Member of the Iowa House of Representatives from the 78th district
- In office January 11, 1993 – January 10, 1999
- Preceded by: Dennis Renaud
- Succeeded by: Clel Baudler

Personal details
- Born: Dwight L. Dinkla December 30, 1951 (age 74) Adair County, Iowa, U.S.
- Party: Republican
- Spouse: Brenda E. Reha ​(m. 1973)​
- Children: 4
- Relatives: Jo Ann Johnson (sister)
- Education: Morningside College Drake University (JD) (JD)
- Occupation: Politician

Military service
- Allegiance: United States
- Branch/service: United States Marine Corps
- Years of service: 1977–1980

= Dwight Dinkla =

American politician (born 1951)

Dwight L. Dinkla (born December 30, 1951) is an American politician.

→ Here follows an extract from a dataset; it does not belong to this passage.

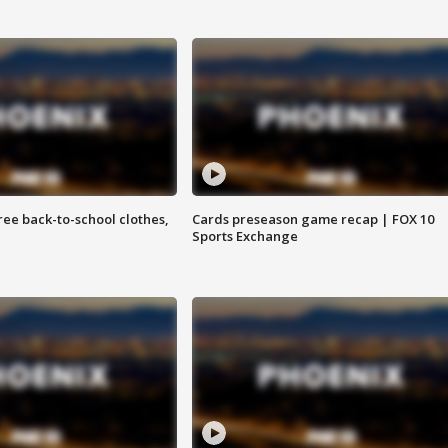
free back-to-school clothes,
Cards preseason game recap | FOX 10
Sports Exchange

Dinkla was raised in Adair County, Iowa, alongside an elder sister Jo Ann Dinkla, by parents Elmer and Arlene Dinkla. He graduated from Adair-Casey Community High School in 1970, completed his bachelor's degree at Morningside College in 1970 and received a Juris Doctor degree from Drake University in 1973.

After serving in the United States Marine Corps from 1977 to 1980, Dwight Dinkla transferred to the Iowa Army National Guard in 1982. Dinkla was a Republican member of the Iowa House of Representatives from January 11, 1993, to January 10, 1999, for District 78.